Bill Richardson, a former Democratic governor of New Mexico who was the United States ambassador to the United Nations, has died. He was 75 years old.
Richardson died in his sleep at his summer home in Chatham, Mass., the Richardson Center for Global Engagement, a nonprofit foundation created by the former governor, confirmed Saturday.
Before being elected governor in 2002, and later running unsuccessfully as the first Latino candidate for the presidency of the United States, Richardson served 14 years as a congressman representing northern New Mexico. Under President Bill Clinton, he served as UN Ambassador and Secretary of Energy.
After his career in government, he cemented his legacy as an unofficial diplomat through his volunteer work to secure the release of Americans detained abroad.
“He lived his entire life in service to others,” Mickey Bergman, vice president of the Richardson Center, said in a statement. “The world has lost a champion for those wrongfully detained abroad and I have lost a mentor and dear friend.”
Richardson sought the Democratic presidential nomination in 2008, but dropped out of the race after placing fourth in the Iowa and New Hampshire primaries. Then he supported Obama, who as president-elect called Richardson as its Secretary of Commerce.
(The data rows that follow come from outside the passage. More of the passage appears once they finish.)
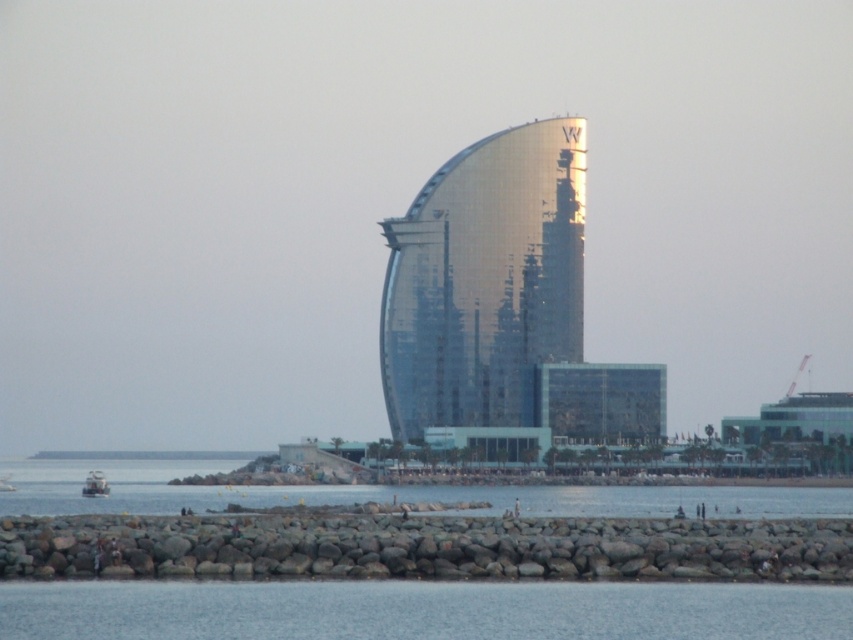 Can you confirm if glossy glass tower at center is taller than transparent water at lower center?

Yes, glossy glass tower at center is taller than transparent water at lower center.

Consider the image. Who is more distant from viewer, (x=489, y=164) or (x=500, y=612)?

The point (x=489, y=164) is behind.

Where is `glossy glass tower at center`? The height and width of the screenshot is (640, 853). glossy glass tower at center is located at coordinates (485, 280).

Identify the location of rocky shore at lower center. This screenshot has height=640, width=853. (424, 547).

What do you see at coordinates (424, 547) in the screenshot?
I see `rocky shore at lower center` at bounding box center [424, 547].

Identify the location of rocky shore at lower center. (424, 547).

Can you confirm if glossy glass tower at center is taller than rocky shore at lower center?

Yes.

Can you confirm if glossy glass tower at center is positioned to the right of rocky shore at lower center?

Correct, you'll find glossy glass tower at center to the right of rocky shore at lower center.

Find the location of `glossy glass tower at center`. glossy glass tower at center is located at coordinates (485, 280).

Identify the location of glossy glass tower at center. (485, 280).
Richardson withdrew as a candidate for office amid a federal investigation into a alleged pay-to-play scheme involving campaign contributions in exchange for a state contract. The investigation ended without charges against Richardson and his former aides.
As a public servant, he also made his mark as a professional giver. During his 2002 gubernatorial run, Richardson set a Guinness World Record: one that still stands — to give 13,392 hands in eight hours during the campaign.
He negotiated with notoriously autocratic governments
Richardson visited North Korea on several occasions to negotiate the release of Americans held there. In 1996, he successfully negotiated the release of Evan Hunziker, an American civilian arrested after crossing into North Korean waters.
That same year, his talks with the Cuban leader Fidel Castro had led to the release of three political prisoners.
The prolific diplomat’s willingness to negotiate with some of the world’s most notorious autocratic governments also drew some criticism. After Richardson’s visit to Myanmar in 2021, some human rights leaders criticized him to give its military legitimacy.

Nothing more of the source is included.